▼▼▼
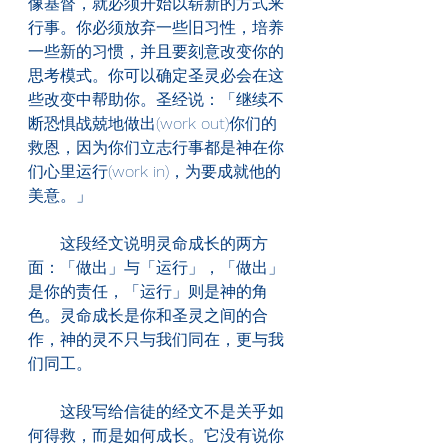
像基督，就必须开始以崭新的方式来
行事。你必须放弃一些旧习性，培养
一些新的习惯，并且要刻意改变你的
思考模式。你可以确定圣灵必会在这
些改变中帮助你。圣经说：「继续不
断恐惧战兢地做出(work out)你们的
救恩，因为你们立志行事都是神在你
们心里运行(work in)，为要成就他的
美意。」
　　这段经文说明灵命成长的两方
面：「做出」与「运行」，「做出」
是你的责任，「运行」则是神的角
色。灵命成长是你和圣灵之间的合
作，神的灵不只与我们同在，更与我
们同工。
　　这段写给信徒的经文不是关乎如
何得救，而是如何成长。它没有说你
▲▲▲
Transcribe every line in the entries above, taking out only the images.

像基督，就必须开始以崭新的方式来
行事。你必须放弃一些旧习性，培养
一些新的习惯，并且要刻意改变你的
思考模式。你可以确定圣灵必会在这
些改变中帮助你。圣经说：「继续不
断恐惧战兢地做出(work out)你们的
救恩，因为你们立志行事都是神在你
们心里运行(work in)，为要成就他的
美意。」
　　这段经文说明灵命成长的两方
面：「做出」与「运行」，「做出」
是你的责任，「运行」则是神的角
色。灵命成长是你和圣灵之间的合
作，神的灵不只与我们同在，更与我
们同工。
　　这段写给信徒的经文不是关乎如
何得救，而是如何成长。它没有说你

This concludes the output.